**WHAT THE EXERCISE ASKS:** Pictures excluded, copy every record that follows exactly as it appears.

**SOURCE DATA:**
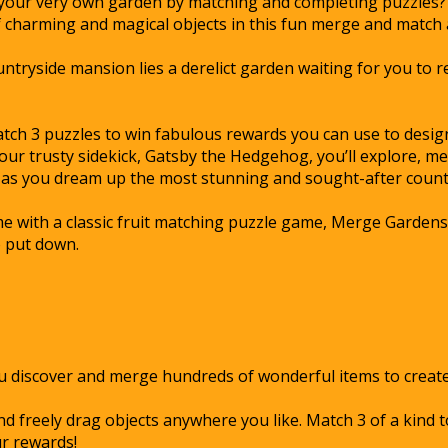
 your very own garden by matching and completing puzzles? 
of charming and magical objects in this fun merge and match
ntryside mansion lies a derelict garden waiting for you to re
atch 3 puzzles to win fabulous rewards you can use to desi
our trusty sidekick, Gatsby the Hedgehog, you’ll explore, m
 as you dream up the most stunning and sought-after count
with a classic fruit matching puzzle game, Merge Gardens i
o put down.
ou discover and merge hundreds of wonderful items to create
d freely drag objects anywhere you like. Match 3 of a kind 
r rewards!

**EXERCISE RESPONSE:**
 your very own garden by matching and completing puzzles? 
of charming and magical objects in this fun merge and match
ntryside mansion lies a derelict garden waiting for you to re
atch 3 puzzles to win fabulous rewards you can use to desi
our trusty sidekick, Gatsby the Hedgehog, you’ll explore, m
 as you dream up the most stunning and sought-after count
with a classic fruit matching puzzle game, Merge Gardens i
o put down.
ou discover and merge hundreds of wonderful items to create
d freely drag objects anywhere you like. Match 3 of a kind 
r rewards!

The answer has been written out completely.